Please ensure a full understanding of all steps required for CNC milling:
The following is the CNC workflow: 1. CAD (Computer-Aided Design): sketch and design the geometric model up to three dimensions. 2. CAM (Computer-Aided Manufacturing): select milling tools and assign toolpaths to each side of the model. We shall introduce an alternative software allowing to create a manufacturable design of the model.
3. Post-Process: generate G-code in the text format. 4. CNC Controller: install CNC controller software (i.e. Mach3 or Mach4) and load G-code. |
3-axis, 3+2 axis, and 5-axis
The primary aim of this tutorial is to understand the concept of multi-axis and grasp the basic knowledge of 3-axis, an indexical 3+2 axis, and full simultaneous 5-axis machining. It is important to know the difference between the three, as well as being able to choose the appropriate software for each operation (i.e. we will operate on either Fusion 360 or 5xMonkey).
- Why is multi-axis so important?
The knowledge of multi-axis and its expertise will allow you to find the most efficient approach removing the material of your stock while keeping up with the quality and the optimal machining time. Appropriate use of multiaxis machining implies fewer movements of the tool in the air and improved surface finish.
- Why do I have to be selective of the software for working with either 3+2 or 5-axis machining strategies?
You should be aware that even if these two programs lead to the relatively same outcome, they still remain distinct in their own capabilities.
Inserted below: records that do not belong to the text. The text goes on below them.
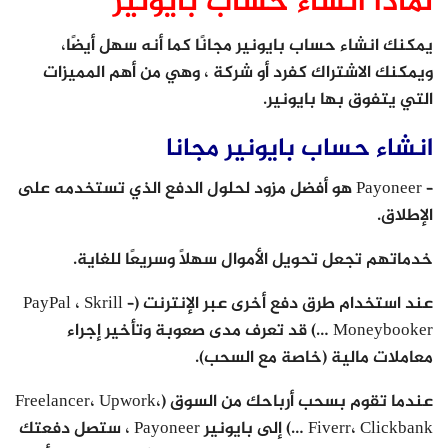
لماذا انشاء حساب بايونير
يمكنك انشاء حساب بايونير مجانًا كما أنه سهل أيضًا،
ويمكنك الاشتراك كفرد أو شركة ، وهي من أهم المميزات
التي يتفوق بها بايونير.
انشاء حساب بايونير مجانا
– Payoneer هو أفضل مزود لحلول الدفع الذي تستخدمه على
الإطلاق.
خدماتهم تجعل تحويل الأموال سهلاً وسريعًا للغاية.
عند استخدام طرق دفع أخرى عبر الإنترنت (PayPal ، Skrill –
Moneybooker …) قد تعرف مدى صعوبة وتأخير إجراء
معاملات مالية (خاصة مع السحب).
عندما تقوم بسحب أرباحك من السوق (Freelancer، Upwork،
Fiverr، Clickbank …) إلى بايونير Payoneer ، ستصل دفعتك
In the case of 3-axis, 3+2 axis, and 5-axis operations, either of the software can be used.
You can perform an indexical 3+2 operation on Fusion 360, which is user-friendly software to work with. However, with the same application software, you would be more restricted if full simultaneous 5-axis is required, for which we offer 5xMonkey as an alternative software. Similarly, 3+2 axis operations can be performed on 5xMonkey as well.
Note: This section will allow us to work in Fusion360 only, for an alternative option please skip this part and proceed to 5xMonkey Tutorial. |
This section will shed light on the multi-axis machining and draw a line between 3-axis, an indexical 3+2 axis, and full simultaneous 5-axis. |
Let's begin with 3-axis, which can be simply described as three vectors in space, where Z-axis is established by the other two perpendicular vectors such as X and Y. Our vertical mill shifts along X and Y, while Z is denoted as the base for the spindle that can move either up or down.
When it comes to 5-axis, there are two main types of CNC machining which essentially vary by how 5-axis is employed.
Indexical 3+2 axis allows moving the main three axes during the milling process while the other two axes are responsible for repositioning from one spot to another, thus still operating as 3-axis. In other words, each section has its individual tool orientation, however, the tool orientation remains unchanged during the machining of this particular section.
Simultaneous 5-axis simply takes into account the movements of all five axes while the certain operation is being completed. Full simultaneous 5-axis milling is widely used in machining complex geometry and essentially reduces the overall machining time by avoiding extra stops between each machining operation.